On April 27, Daniel Zhang, Alibaba‘s Chairman and CEO and CEO of Alibaba Cloud Intelligence, revealed at the 6th Digital China Summit that Alibaba Cloud engineers are experimenting with integrating the Qianwen large-scale model into industrial robots. Just by entering a sentence in human language into the DingTalk chat box, remote control of robot work can be achieved.
A demonstration video released by Alibaba Cloud at the event showed this experimental achievement. After an engineer instructed the robot through the DingTalk chat box saying “I’m thirsty, find something for me to drink,” Qianwen immediately understood the instruction and replied: “Okay, I’ll see what there is to drink.” Then the large-scale model automatically wrote a set of code and sent it to a robot. The robot began recognizing its surroundings and found a bottle of water on a nearby table before completing a series of actions such as moving, grabbing and delivering it smoothly to the engineer.

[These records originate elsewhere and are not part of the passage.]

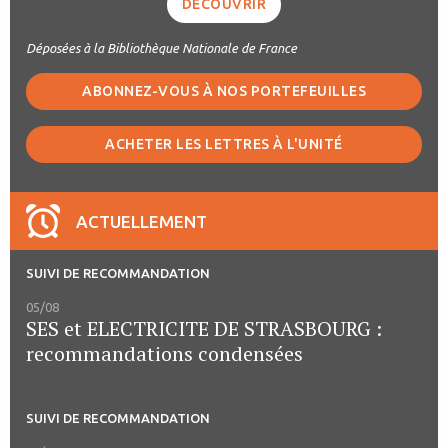
DÉCOUVRIR
Déposées à la Bibliothèque Nationale de France
ABONNEZ-VOUS À NOS PORTEFEUILLES
ACHETER LES LETTRES À L'UNITÉ
ACTUELLEMENT
SUIVI DE RECOMMANDATION
05/08
SES et ELECTRICITE DE STRASBOURG :
recommandations condensées
SUIVI DE RECOMMANDATION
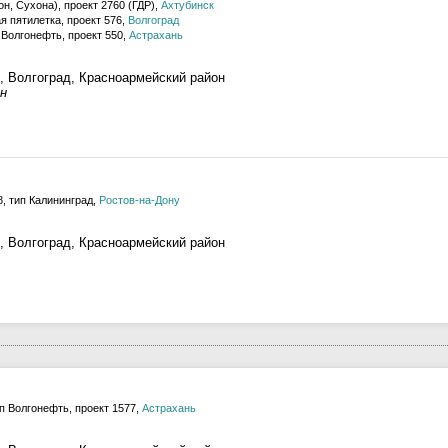
н, Сухона), проект 2760 (ГДР),
Ахтубинск
 пятилетка, проект 576,
Волгоград
Волгонефть, проект 550,
Астрахань
, Волгоград, Красноармейский район
н
, тип Калининград,
Ростов-на-Дону
, Волгоград, Красноармейский район
п Волгонефть, проект 1577,
Астрахань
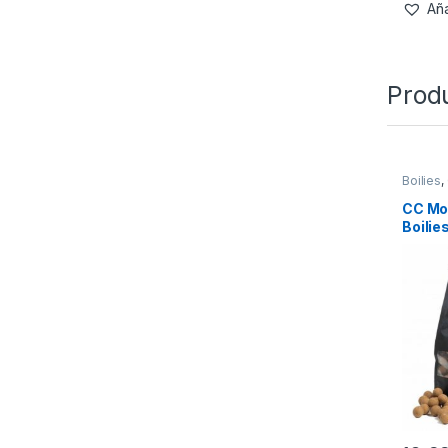
Aña
Prod
Boilies
,
CC Mo
Boilie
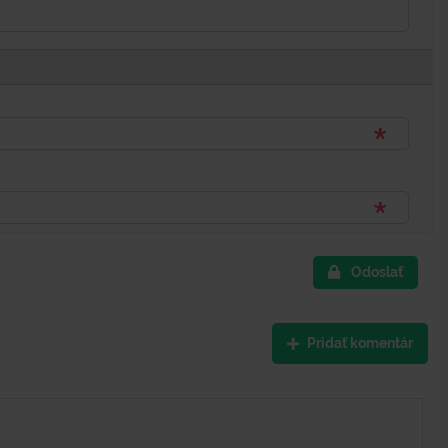
Odoslať
Pridať komentár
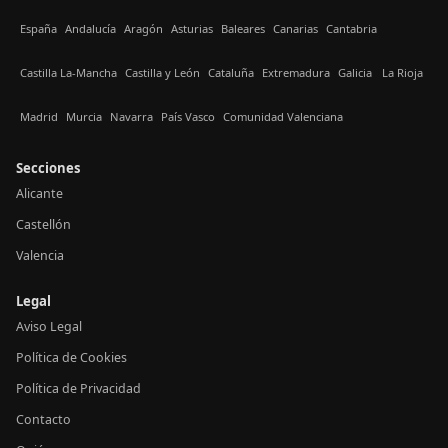
España
Andalucía
Aragón
Asturias
Baleares
Canarias
Cantabria
Castilla La-Mancha
Castilla y León
Cataluña
Extremadura
Galicia
La Rioja
Madrid
Murcia
Navarra
País Vasco
Comunidad Valenciana
Secciones
Alicante
Castellón
Valencia
Legal
Aviso Legal
Política de Cookies
Política de Privacidad
Contacto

Zhang said that “manufacturing is an important battlefield for AI large-scale models. The biggest opportunity in cloud computing, AI and physical world machine integration over the next ten years lies here. Robots fetching water is just a start. Intelligent robots capable of direct dialogue with humans will change entire factory operations.”
SEE ALSO: Alibaba Cloud Announces the Largest Price Reduction in Its History
At present, the control of robots is heavily dependent on codes. Operating robots necessitates individuals to learn complex programming languages or acquire knowledge about robotic systems. Nevertheless, large-scale models like GPT offer novel possibilities for breaking down barriers between humans and AI by utilizing multi-modal language models as a means of communication between humans and robots.
In addition, large-scale models not only support applications but also participate in development stages within robotics fields.
According to an Alibaba Cloud engineer interviewed during this event, when developing robots, engineers can use Qianwen’s large-scale model-generated code instructions for developing and debugging robotic functions while even creating some new features for them.